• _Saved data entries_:
#####
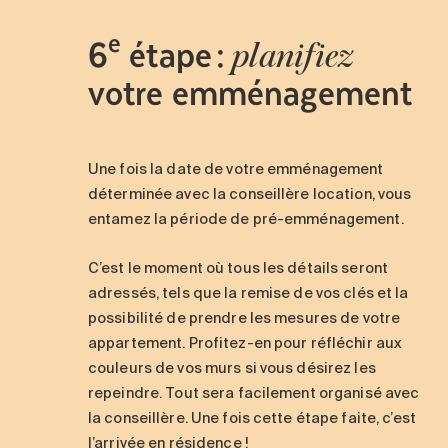
e
6
étape :
planifiez
votre emménagement
Une fois la date de votre emménagement
déterminée avec la conseillère location, vous
entamez la période de pré-emménagement.
C’est le moment où tous les détails seront
adressés, tels que la remise de vos clés et la
possibilité de prendre les mesures de votre
appartement. Profitez-en pour réfléchir aux
couleurs de vos murs si vous désirez les
repeindre. Tout sera facilement organisé avec
la conseillère. Une fois cette étape faite, c’est
l’arrivée en résidence !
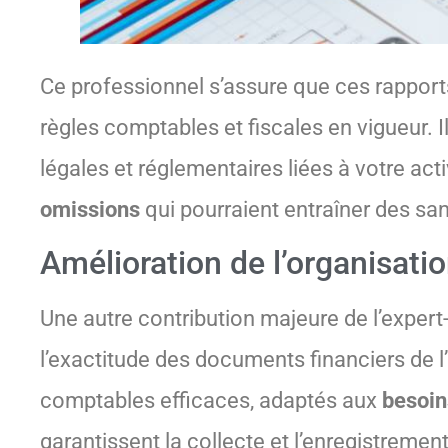
Ce professionnel s’assure que ces rapports 
règles comptables et fiscales en vigueur.
légales et réglementaires liées à votre acti
omissions
qui pourraient entraîner des san
Amélioration de l’organisati
Une autre contribution majeure de l’expert
l’exactitude des documents financiers de l
comptables efficaces, adaptés aux
besoin
garantissent la collecte et l’enregistrement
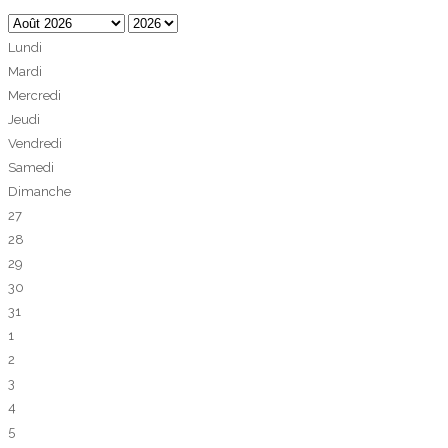
Lundi
Mardi
Mercredi
Jeudi
Vendredi
Samedi
Dimanche
27
28
29
30
31
1
2
3
4
5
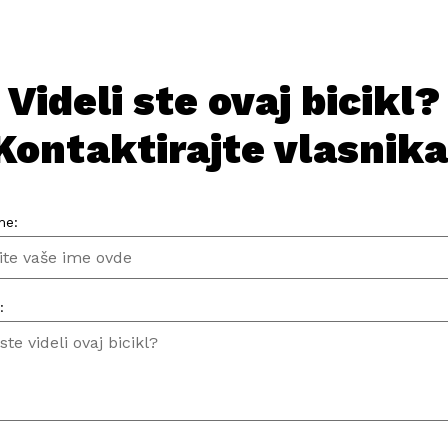
Videli ste ovaj bicikl?
Kontaktirajte vlasnika
me:
:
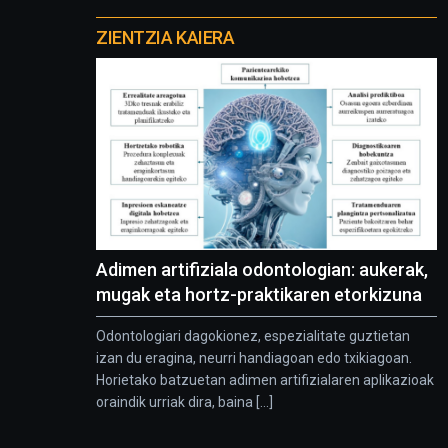
Otros
proyectos
ZIENTZIA KAIERA
Adimen artifiziala odontologian: aukerak,
mugak eta hortz-praktikaren etorkizuna
Odontologiari dagokionez, espezialitate guztietan
izan du eragina, neurri handiagoan edo txikiagoan.
Horietako batzuetan adimen artifizialaren aplikazioak
oraindik urriak dira, baina [...]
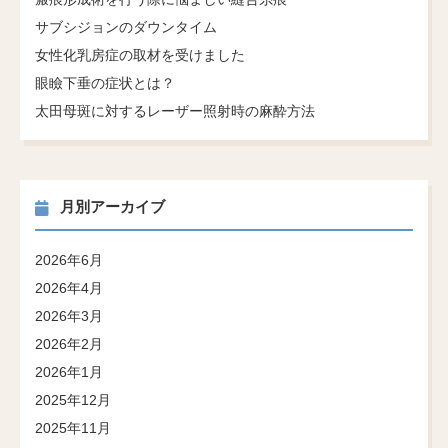
サブシジョンのダウンタイム
女性化乳房症の取材を受けました
眼瞼下垂の症状とは？
太田母斑に対するレーザー照射時の麻酔方法
月別アーカイブ
2026年6月
2026年4月
2026年3月
2026年2月
2026年1月
2025年12月
2025年11月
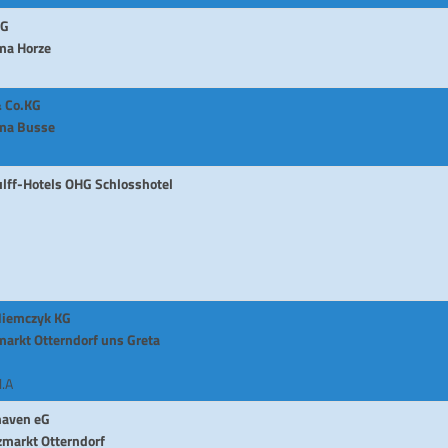
HG
ma Horze
& Co.KG
rma Busse
lff-Hotels OHG Schlosshotel
Niemczyk KG
arkt Otterndorf uns Greta
l.A
haven eG
zmarkt Otterndorf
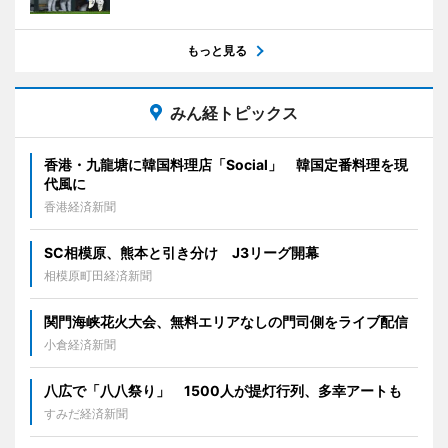
もっと見る
みん経トピックス
香港・九龍塘に韓国料理店「Social」 韓国定番料理を現
代風に
香港経済新聞
SC相模原、熊本と引き分け J3リーグ開幕
相模原町田経済新聞
関門海峡花火大会、無料エリアなしの門司側をライブ配信
小倉経済新聞
八広で「八八祭り」 1500人が提灯行列、多幸アートも
すみだ経済新聞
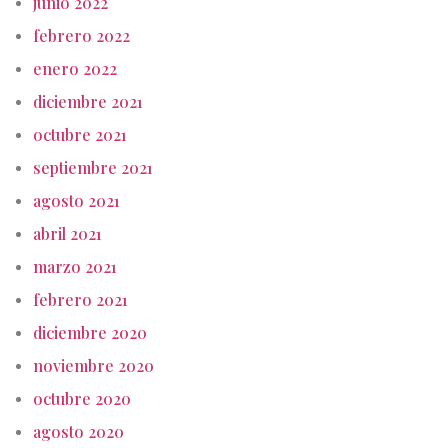
junio 2022
febrero 2022
enero 2022
diciembre 2021
octubre 2021
septiembre 2021
agosto 2021
abril 2021
marzo 2021
febrero 2021
diciembre 2020
noviembre 2020
octubre 2020
agosto 2020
#####
Each record above has to be written out again in full, but its pictures must not be.

• _Solution to this task_:
e
6
étape :
planifiez
votre emménagement
Une fois la date de votre emménagement
déterminée avec la conseillère location, vous
entamez la période de pré-emménagement.
C’est le moment où tous les détails seront
adressés, tels que la remise de vos clés et la
possibilité de prendre les mesures de votre
appartement. Profitez-en pour réfléchir aux
couleurs de vos murs si vous désirez les
repeindre. Tout sera facilement organisé avec
la conseillère. Une fois cette étape faite, c’est
l’arrivée en résidence !
Ce professionnel s’assure que ces rapports 
règles comptables et fiscales en vigueur.
légales et réglementaires liées à votre acti
omissions
qui pourraient entraîner des san
Amélioration de l’organisati
Une autre contribution majeure de l’expert
l’exactitude des documents financiers de l
comptables efficaces, adaptés aux
besoin
garantissent la collecte et l’enregistrement
Lundi
Mardi
Mercredi
Jeudi
Vendredi
Samedi
Dimanche
27
28
29
30
31
1
2
3
4
5
Videli ste ovaj bicikl?
Kontaktirajte vlasnika
me:
:
Otros
proyectos
ZIENTZIA KAIERA
Adimen artifiziala odontologian: aukerak,
mugak eta hortz-praktikaren etorkizuna
Odontologiari dagokionez, espezialitate guztietan
izan du eragina, neurri handiagoan edo txikiagoan.
Horietako batzuetan adimen artifizialaren aplikazioak
oraindik urriak dira, baina [...]
サブシジョンのダウンタイム
女性化乳房症の取材を受けました
眼瞼下垂の症状とは？
太田母斑に対するレーザー照射時の麻酔方法
月別アーカイブ
2026年6月
2026年4月
2026年3月
2026年2月
2026年1月
2025年12月
2025年11月
HG
ma Horze
& Co.KG
rma Busse
lff-Hotels OHG Schlosshotel
Niemczyk KG
arkt Otterndorf uns Greta
l.A
haven eG
zmarkt Otterndorf
もっと見る
みん経トピックス
香港・九龍塘に韓国料理店「Social」 韓国定番料理を現
代風に
香港経済新聞
SC相模原、熊本と引き分け J3リーグ開幕
相模原町田経済新聞
関門海峡花火大会、無料エリアなしの門司側をライブ配信
小倉経済新聞
八広で「八八祭り」 1500人が提灯行列、多幸アートも
すみだ経済新聞
junio 2022
febrero 2022
enero 2022
diciembre 2021
octubre 2021
septiembre 2021
agosto 2021
abril 2021
marzo 2021
febrero 2021
diciembre 2020
noviembre 2020
octubre 2020
agosto 2020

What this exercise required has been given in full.